As I circled the yard and prayed for people I love the sunlight faded and the darkness deepened. By the time I was through, I was having trouble seeing all the details with the clarity that I would normally–although I must say the lightening bugs put on a fabulous show down in the lower section of our yard. As I rolled into the shop where my husband was creating beautiful things for upcoming shows, I told him, “Just so you know, there may be a few things sticking up out there tomorrow!” He jokingly responded, “There better not be!” to which I replied, “You know what? I guess you’ll just have to be in charge of what bugs you!”
And just like that…it hit me. We all are.
It’s a simple thing and it is not new, but it hit me hard: we’re all in charge of what bugs us.
We get to decide where to draw our own lines and how we respond to where others draw theirs. We get to decide. No more of this silly blaming others for making us angry or rude or sad or whatever other emotion we may choose to feel. We have the power to choose for ourselves.

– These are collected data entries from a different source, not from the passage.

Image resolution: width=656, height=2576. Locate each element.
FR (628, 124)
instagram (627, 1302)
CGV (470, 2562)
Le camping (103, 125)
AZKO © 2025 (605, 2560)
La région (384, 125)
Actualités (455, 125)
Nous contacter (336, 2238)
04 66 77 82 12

We’ve always had it, you know. We’ve just allowed the cultural propensity for being the victim to erode our personal responsibility for our own actions…and attitudes. It’s been a poor choice. In every single situation we have the opportunity to ask the following questions:
- Is this really the way I want to respond?
- Is this really the way I want to spend my time and energy today?
- Is this really the way I want the people who see me respond this way to remember me?
- Is this the best response?
- Is there something I can learn from this situation–even if it is just “don’t do this again!”?
- What will my response tell others about what I believe…or Who I believe?
- What can my response teach others today?
We get to choose. It may be the only bit of power we have in the situation, but it is still powerful. In fact, just taking the time to ask yourself how you want to respond can give the time needed to make a better choice the next time someone draws their lines on top of yours.
All this contemplation reminded me of one of my favorite quotes that I shared with a friend just this past week, as well:
“The longer I live, the more I realize the impact of attitude on life.
Attitude, to me, is more important than facts. It is more important than the past, than education, than money, than circumstances, than failures, than successes, than what other people think or say or do. It is more important than appearance, giftedness or skill. It will make or break a company… a church… a home.
The remarkable thing is we have a choice every day regarding the attitude we will embrace for that day. We cannot change our past… we cannot change the fact that people will act in a certain way. We cannot change the inevitable. The only thing we can do is play on the one string we have, and that is our attitude… I am convinced that life is 10% what happens to me and 90% how I react to it.
And so it is with you… we are in charge of our attitudes.” –Chuck Swindoll
Chuck got it right…will we?
(In the interest of full disclosure, you should know that it is possible to know this, to write this and before the day is out…still make the wrong choice: the choice to be annoyed…and show it. It is also possible to recognize that you’ve done so, laugh really loud at yourself and, just like that…make a better choice. The main thing is this: be gentle with yourself and keep trying! We can do this! We get to be in charge of what bugs us.)